Many of the genes encoding cyclins and CDKs are conserved among all eukaryotes, but in general more complex organisms have more elaborate cell cycle control systems that incorporate more individual components. Many of the relevant genes were first identified studying yeast, especially Saccharomyces cerevisiae; genetic nomenclature in yeast dubs many of these genes cdc (for “cell division cycle”) followed by an identifying number, e.g., cdc25. In the following discussion generic names such as “S cyclin” will be used to maintain generality, with the understanding that this may refer to one or to several homologous molecules in any given organism, and that some organisms may combine multiple functions in one molecule.

Upon receiving a pro-mitotic extracellular signal, G1 cyclin-CDK complexes become active to prepare the cell for S phase, promoting the expression of transcription factors that in turn promote the expression of S cyclins and of enzymes required for DNA replication. The G1 cyclin-CDK complexes also promote the degradation of molecules that function as S phase inhibitors by targeting them for ubiquitination. Once a protein has been ubiquitinated, it is targeted for proteolytic degradation by the proteasome. Active S cyclin-CDK complexes phosphorylate proteins that make up the pre-replication complexes assembled during G1 phase on DNA replication origins. The phosphorylation serves two purposes: to activate each already-assembled pre-replication complex, and to prevent new complexes from forming. This ensures that every portion of the cell’s genome will be replicated once and only once. The reason for prevention of gaps in replication is fairly clear, because daughter cells that are missing all or part of crucial genes will die. However, for reasons related to gene copy number effects, possession of extra copies of certain genes would also prove deleterious to the daughter cells.

Mitotic cyclin-CDK complexes, which are synthesized but inactivated during S and G2 phases, promote the initiation of mitosis by stimulating downstream proteins involved in chromosome condensation and mitotic spindle assembly. A critical complex activated during this process is a ubiquitin ligase known as the anaphase-promoting complex (APC), which promotes degradation of structural proteins associated with the chromosomal kinetochore. APC also targets the mitotic cyclins for degradation, ensuring that telophase and cytokinesis can proceed.

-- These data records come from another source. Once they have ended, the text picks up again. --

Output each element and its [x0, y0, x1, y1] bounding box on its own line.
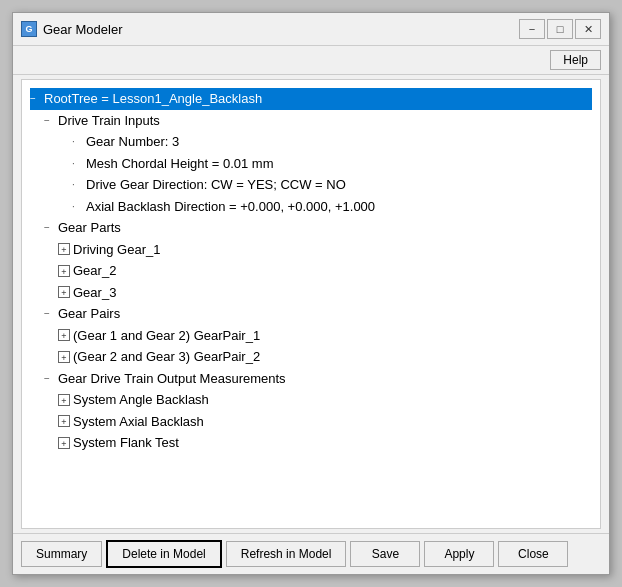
- tree-item-label: Axial Backlash Direction = +0.000, +0.00…: [86, 197, 375, 217]
- tree-item-label: Gear Pairs: [58, 304, 120, 324]
- expand-icon: −: [44, 220, 56, 235]
- close-title-button[interactable]: ✕: [575, 19, 601, 39]
- tree-item-gear-pairs[interactable]: − Gear Pairs: [30, 303, 592, 325]
- tree-item-label: Gear Parts: [58, 218, 121, 238]
- tree-item-label: Gear_3: [73, 283, 116, 303]
- help-button[interactable]: Help: [550, 50, 601, 70]
- expand-icon: −: [44, 306, 56, 321]
- tree-item-label: System Angle Backlash: [73, 390, 209, 410]
- tree-item-label: Drive Gear Direction: CW = YES; CCW = NO: [86, 175, 346, 195]
- expand-box-icon[interactable]: +: [58, 351, 70, 363]
- expand-box-icon[interactable]: +: [58, 265, 70, 277]
- save-button[interactable]: Save: [350, 541, 420, 567]
- tree-item-label: System Axial Backlash: [73, 412, 204, 432]
- tree-item-sys-axial[interactable]: + System Axial Backlash: [30, 411, 592, 433]
- summary-button[interactable]: Summary: [21, 541, 102, 567]
- tree-item-label: (Gear 1 and Gear 2) GearPair_1: [73, 326, 260, 346]
- tree-item-sys-angle[interactable]: + System Angle Backlash: [30, 389, 592, 411]
- tree-item-output-meas[interactable]: − Gear Drive Train Output Measurements: [30, 368, 592, 390]
- delete-in-model-button[interactable]: Delete in Model: [106, 540, 221, 568]
- tree-item-label: Gear_2: [73, 261, 116, 281]
- expand-icon: ·: [72, 177, 84, 192]
- expand-icon: −: [30, 91, 42, 106]
- expand-box-icon[interactable]: +: [58, 329, 70, 341]
- tree-item-label: RootTree = Lesson1_Angle_Backlash: [44, 89, 262, 109]
- tree-item-driving-gear[interactable]: + Driving Gear_1: [30, 239, 592, 261]
- tree-content[interactable]: − RootTree = Lesson1_Angle_Backlash− Dri…: [21, 79, 601, 529]
- expand-box-icon[interactable]: +: [58, 415, 70, 427]
- expand-box-icon[interactable]: +: [58, 394, 70, 406]
- tree-item-label: Drive Train Inputs: [58, 111, 160, 131]
- window-title: Gear Modeler: [43, 22, 122, 37]
- tree-item-label: Mesh Chordal Height = 0.01 mm: [86, 154, 274, 174]
- tree-item-sys-flank[interactable]: + System Flank Test: [30, 432, 592, 454]
- toolbar: Help: [13, 46, 609, 75]
- tree-item-gear-pair1[interactable]: + (Gear 1 and Gear 2) GearPair_1: [30, 325, 592, 347]
- tree-item-gear-pair2[interactable]: + (Gear 2 and Gear 3) GearPair_2: [30, 346, 592, 368]
- expand-icon: ·: [72, 134, 84, 149]
- refresh-in-model-button[interactable]: Refresh in Model: [226, 541, 347, 567]
- expand-icon: −: [44, 371, 56, 386]
- title-bar-left: G Gear Modeler: [21, 21, 122, 37]
- tree-item-gear2[interactable]: + Gear_2: [30, 260, 592, 282]
- tree-item-label: Driving Gear_1: [73, 240, 160, 260]
- expand-icon: ·: [72, 199, 84, 214]
- tree-item-label: Gear Drive Train Output Measurements: [58, 369, 286, 389]
- gear-modeler-window: G Gear Modeler − □ ✕ Help − RootTree = L…: [12, 12, 610, 575]
- footer: Summary Delete in Model Refresh in Model…: [13, 533, 609, 574]
- maximize-button[interactable]: □: [547, 19, 573, 39]
- tree-item-gear-number[interactable]: · Gear Number: 3: [30, 131, 592, 153]
- tree-item-drive-train[interactable]: − Drive Train Inputs: [30, 110, 592, 132]
- close-button[interactable]: Close: [498, 541, 568, 567]
- tree-item-gear-parts[interactable]: − Gear Parts: [30, 217, 592, 239]
- apply-button[interactable]: Apply: [424, 541, 494, 567]
- expand-box-icon[interactable]: +: [58, 286, 70, 298]
- expand-box-icon[interactable]: +: [58, 437, 70, 449]
- tree-item-label: (Gear 2 and Gear 3) GearPair_2: [73, 347, 260, 367]
- tree-item-root[interactable]: − RootTree = Lesson1_Angle_Backlash: [30, 88, 592, 110]
- expand-icon: −: [44, 113, 56, 128]
- title-bar: G Gear Modeler − □ ✕: [13, 13, 609, 46]
- expand-icon: ·: [72, 156, 84, 171]
- minimize-button[interactable]: −: [519, 19, 545, 39]
- tree-item-label: Gear Number: 3: [86, 132, 179, 152]
- tree-item-axial-backlash[interactable]: · Axial Backlash Direction = +0.000, +0.…: [30, 196, 592, 218]
- window-icon: G: [21, 21, 37, 37]
- tree-item-gear3[interactable]: + Gear_3: [30, 282, 592, 304]
- tree-item-label: System Flank Test: [73, 433, 179, 453]
- title-controls: − □ ✕: [519, 19, 601, 39]
- tree-item-drive-gear-dir[interactable]: · Drive Gear Direction: CW = YES; CCW = …: [30, 174, 592, 196]
- tree-item-mesh-chordal[interactable]: · Mesh Chordal Height = 0.01 mm: [30, 153, 592, 175]
- expand-box-icon[interactable]: +: [58, 243, 70, 255]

Checkpoints are used by the cell to monitor and regulate the progress of the cell cycle. If a cell fails to meet the requirements of a phase it will not be allowed to proceed to the next phase until the requirements have been met. Several checkpoints are designed to ensure that damaged or incomplete DNA is not passed on to daughter cells. At the end of the G1 phase, G2 phase and after DNA has been replicated in the S phase it is checked for damages. At the end of the M phase a checkpoint is present to stop cytokinesis in case the chromosomes are not properly aligned on the mitotic spindle.

Synchronisation of Cell Cultures

Several methods can be used to synchronise cell cultures:
Serum starvation – G1 phase
Mitotic shake-off – M phase
Treatment with colchicine - M phase
Treatment with 5-fluorodeoxyuridine – S phase

Observation

There are numerous ways to observe the cell cycle occurring. Normally onion bulbs or garlic root tips are used. A sample of root tip is fixed in a mixture of 99% of 70% aqueous industrial methylated spirit and 1% glacial ethanoic acid for two hours. Treat the root tips in 1M hydrochrolic acid at 60C for 6 -7 minutes. Rinse thoroughly with water. Add Schiff’s reagent and leave for one hour. Rinse again in distilled water. Observe under a microscope.